Your Brand X phone company is what telecommunications folks call a "reseller." It buys service in bulk from Verizon, which owns the necessary hardware, then hawks it to bargain hunters like yourself. The deregulatory Telecommunications Act of 1996 required Verizon and its "Baby Bell" kin to lease their equipment to small fry, in the hopes that competition would knock down rates. The Baby Bells tried to charge their competitors exorbitant rental fees, but the Supreme Court nixed that practice this past May. Which is why you no longer have to put up with Verizon's ridiculous 10-cents-per-call pricing plan.

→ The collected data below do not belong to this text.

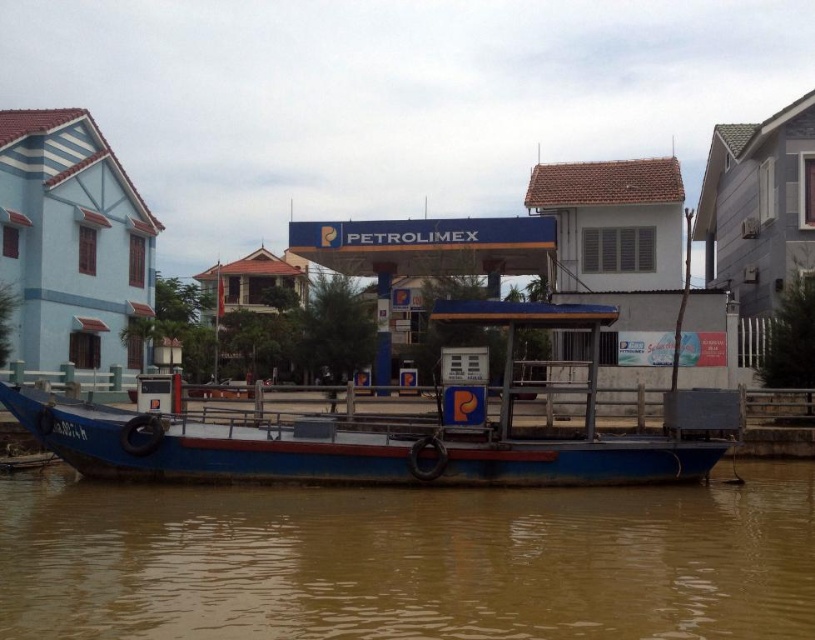 You are a delivery driver who needs to cross the river using the small blue boat with a red stripe. The GPS shows that the brown muddy water at lower center is at coordinates point 0.877, 0.502. Is this point safe for the boat to pass through?

The brown muddy water at lower center is located at point (408, 561), so it is safe for the boat to pass through this point as it is the designated area for the boat to navigate.

You are a boat operator who needs to navigate your blue matte boat at center to the left side of the river. Based on the scene, will the brown muddy water at lower center block your path?

The brown muddy water at lower center is to the right of the blue matte boat at center, so moving the boat to the left side of the river would avoid the muddy water. Therefore, the path should be clear of obstruction from the brown muddy water at lower center.

You are a delivery driver who needs to cross the river to reach the Petrolimex gas station. The boat you see is the only one available. Can your 2.5 meter long delivery van safely fit on the blue matte boat at center without overhanging into the brown muddy water at lower center?

The distance between the brown muddy water at lower center and the blue matte boat at center is 2.28 meters. Since the van is 2.5 meters long, it is longer than the available space. Therefore, the van cannot safely fit on the boat without overhanging into the brown muddy water at lower center.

Broadband is an entirely different matter. The equipment that drives DSL is rather pricey, well beyond the reach of most Brand Xs, so they need to partner with Verizon. Verizon, of course, is none too eager to offer a helping hand. It's allowed Covad and EarthLink to resell its DSL, but that's only because neither is a local-service threat; if you want to buy DSL from them, you must be a Verizon customer.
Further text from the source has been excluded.